The Globe and Mail recently addressed a reader concerned about market losses close to retirement, with TD Wealth senior financial planner Leslie Logan noting that this stage requires a shift from accumulation to deaccumulation. That distinction matters deeply for real estate investors. A portfolio may look strong on paper, but if income is uncertain and assets are illiquid, retirement can expose structural weaknesses quickly.
The central question is not whether markets will recover. They usually move in cycles. The better question is whether an investor has enough stable income and accessible capital to avoid selling quality assets at the wrong time.

For landlords approaching retirement, rental income can offer a useful buffer against equity market volatility. A well-located rental with dependable tenants, manageable debt, and positive cash flow may function differently from a volatile stock position. The asset value may fluctuate, but the income stream can continue to support living costs.
That said, real estate is not automatically defensive. Rising maintenance costs, insurance premiums, vacancy risk, mortgage renewals, tax exposure, and tenant turnover can erode the comfort investors expect from property income. In retirement planning, gross rent is not the number that matters. Net, predictable, after-cost income is.
Logan’s advice to consider one to two years of expected income in more stable investments is especially relevant to property owners. A liquidity reserve reduces the pressure to sell into weak conditions, refinance under stress, or draw down market investments after a correction.
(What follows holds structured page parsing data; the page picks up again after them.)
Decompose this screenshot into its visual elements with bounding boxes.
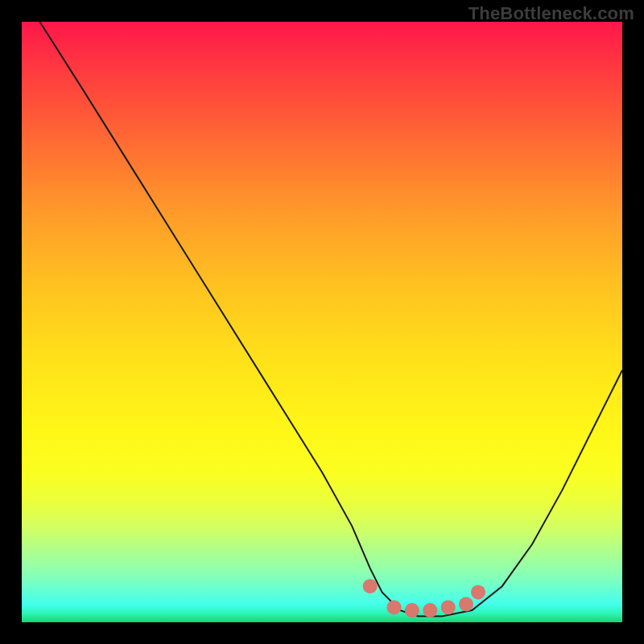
chart-plot xyxy=(22,22,622,622)
watermark-text: TheBottleneck.com xyxy=(469,3,634,24)
marker-dot xyxy=(405,603,419,617)
marker-dot xyxy=(441,600,456,614)
marker-dot xyxy=(387,600,402,614)
marker-dot xyxy=(471,585,485,600)
marker-dot xyxy=(423,603,437,617)
chart-frame: TheBottleneck.com xyxy=(0,0,644,644)
marker-dot xyxy=(459,597,473,612)
curve-layer xyxy=(39,22,622,617)
bottleneck-curve xyxy=(39,22,622,617)
marker-dot xyxy=(363,579,378,593)
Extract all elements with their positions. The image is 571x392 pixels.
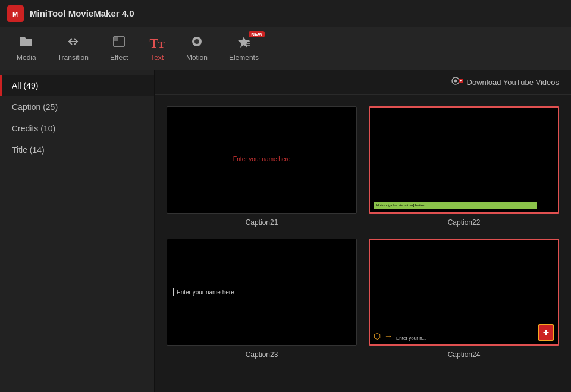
svg-text:M: M [12, 11, 18, 18]
nav-item-elements[interactable]: NEW Elements [218, 27, 269, 70]
svg-point-5 [194, 39, 199, 44]
nav-label-transition: Transition [58, 54, 89, 62]
caption22-label: Caption22 [448, 218, 481, 227]
download-icon [451, 76, 463, 88]
caption24-content: ⬡ → Enter your n... [370, 240, 558, 344]
caption23-label: Caption23 [246, 350, 278, 359]
list-item[interactable]: Enter your name here Caption23 [167, 239, 357, 359]
sidebar-item-all[interactable]: All (49) [0, 75, 154, 96]
content-panel[interactable]: Download YouTube Videos Enter your name … [155, 70, 571, 392]
download-youtube-button[interactable]: Download YouTube Videos [451, 76, 559, 88]
sidebar-item-title[interactable]: Title (14) [0, 139, 154, 161]
app-title: MiniTool MovieMaker 4.0 [30, 8, 134, 18]
sidebar-item-credits[interactable]: Credits (10) [0, 118, 154, 139]
motion-icon [190, 36, 203, 51]
download-label: Download YouTube Videos [467, 78, 559, 87]
caption23-thumb[interactable]: Enter your name here [167, 239, 357, 346]
transition-icon [66, 36, 80, 51]
nav-label-motion: Motion [186, 54, 208, 62]
list-item[interactable]: ⬡ → Enter your n... + Caption24 [369, 239, 559, 359]
caption22-bar: Motion [globe visualizer] button [374, 202, 537, 209]
list-item[interactable]: Enter your name here Caption21 [167, 106, 357, 227]
media-icon [19, 36, 33, 51]
caption24-arrow: → [384, 331, 393, 341]
svg-rect-3 [114, 37, 118, 41]
sidebar-item-caption[interactable]: Caption (25) [0, 96, 154, 118]
app-logo: M [7, 5, 24, 22]
svg-marker-6 [238, 37, 250, 48]
content-header: Download YouTube Videos [155, 70, 571, 95]
caption23-content: Enter your name here [167, 239, 356, 345]
items-grid: Enter your name here Caption21 Motion [g… [155, 95, 571, 371]
caption21-text: Enter your name here [233, 156, 291, 164]
title-bar: M MiniTool MovieMaker 4.0 [0, 0, 571, 27]
svg-point-11 [454, 80, 457, 83]
text-icon: Tт [149, 36, 164, 51]
caption22-content: Motion [globe visualizer] button [370, 108, 558, 212]
nav-label-text: Text [150, 54, 164, 62]
caption21-thumb[interactable]: Enter your name here [167, 106, 357, 214]
nav-item-transition[interactable]: Transition [47, 27, 99, 70]
elements-badge: NEW [249, 31, 265, 37]
caption24-thumb[interactable]: ⬡ → Enter your n... + [369, 239, 559, 346]
nav-item-motion[interactable]: Motion [175, 27, 218, 70]
nav-item-media[interactable]: Media [6, 27, 47, 70]
add-to-timeline-button[interactable]: + [538, 324, 554, 341]
nav-label-effect: Effect [110, 54, 128, 62]
main-area: All (49) Caption (25) Credits (10) Title… [0, 70, 571, 392]
nav-label-media: Media [17, 54, 36, 62]
nav-item-effect[interactable]: Effect [99, 27, 139, 70]
sidebar: All (49) Caption (25) Credits (10) Title… [0, 70, 155, 392]
nav-label-elements: Elements [229, 54, 259, 62]
caption21-label: Caption21 [246, 218, 278, 227]
list-item[interactable]: Motion [globe visualizer] button Caption… [369, 106, 559, 227]
nav-item-text[interactable]: Tт Text [139, 27, 175, 70]
elements-icon [237, 36, 251, 51]
effect-icon [112, 36, 126, 51]
caption21-content: Enter your name here [167, 107, 356, 213]
caption22-thumb[interactable]: Motion [globe visualizer] button [369, 106, 559, 214]
top-nav: Media Transition Effect Tт Text Mot [0, 27, 571, 70]
caption24-icon: ⬡ [374, 331, 381, 341]
cursor-icon [173, 288, 174, 296]
caption24-label: Caption24 [448, 350, 481, 359]
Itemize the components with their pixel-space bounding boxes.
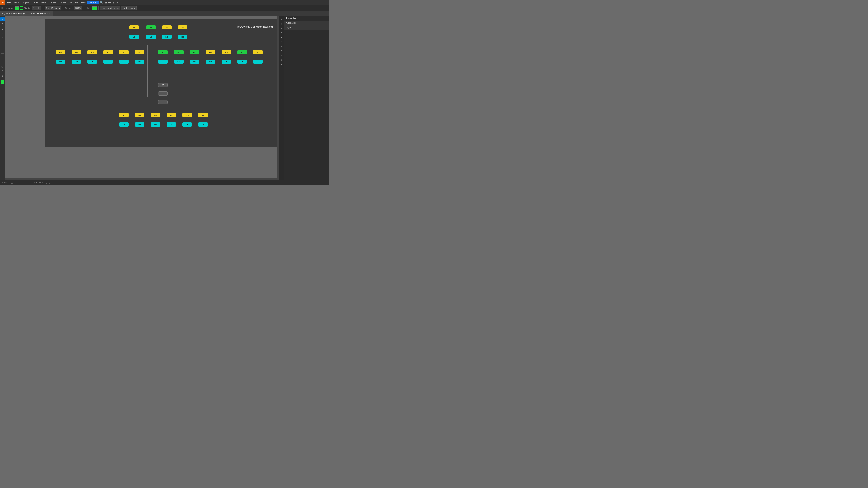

In real estate terms, it preserves negotiating power.
The investor who can wait is usually in a stronger position than the investor who must transact.
This is where retirement planning becomes capital allocation. Investors should map expected cash needs before they stop working. Which income sources arrive first? Rental income, pension income, CPP, Old Age Security, dividends, GICs, registered account withdrawals, or the sale of an asset? The sequence matters because it determines which assets must provide liquidity and which can remain invested for long-term value.
For investors with mortgages, the next renewal date is now a retirement planning variable. A property that looked comfortable at a low fixed rate may become less attractive if refinanced into a materially higher payment. Before retirement, owners should stress-test each property against higher rates, one month of vacancy, and a major capital repair. If the asset cannot withstand those pressures, it may not be the stabilizer the investor believes it to be.
The worst response to volatility is often forced action. Selling public equities after a decline, unloading property under cash pressure, or abandoning a long-term plan because of short-term market movement can permanently damage retirement capital. But doing nothing is not a strategy either. The right move is to review asset mix, income reliability, debt exposure, and liquidity before the decision is urgent.
For real estate-minded investors, the lesson is clear: retirement does not require abandoning growth. It requires matching growth assets with enough cash flow and reserves to survive difficult markets. The strongest retirement portfolios are not simply the largest. They are the ones structured to avoid bad sales at bad moments.